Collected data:
|---|

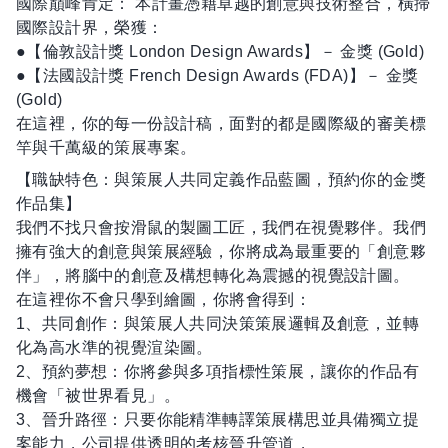
國際巔峰肯定： 本計畫憑藉卓越的創意與技術整合，橫掃
國際設計界，榮獲：
●【倫敦設計獎 London Design Awards】－ 金獎 (Gold)
●【法國設計獎 French Design Awards (FDA)】－ 金獎
(Gold)
在這裡，你的每一份設計稿，面對的都是國際級的審美標
竿與千萬級的策展專案。
【職缺特色：與策展人共同定義作品藍圖，預約你的金獎
作品集】
我們不找只會按滑鼠的製圖工匠，我們在視覺夥伴。我們
擁有強大的創意與策展經驗，你將成為最重要的「創意夥
伴」，將腦中的創意及構想轉化為震撼的視覺設計圖。
在這裡你不會只學到繪圖，你將會得到：
1、共同創作：與策展人共同決策策展邏輯及創意，並轉
化為高水準的視覺渲染圖。
2、預約夢想：你將參與多項指標性策展，讓你的作品有
機會「被世界看見」。
3、晉升路徑：只要你能精準轉譯策展構思並具備獨立提
案能力，公司提供透明的考核晉升管道，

|---|

EXERCISE
How many lines of the data contain "Gold"? Work it out and give only the number.

ANSWER SECTION
2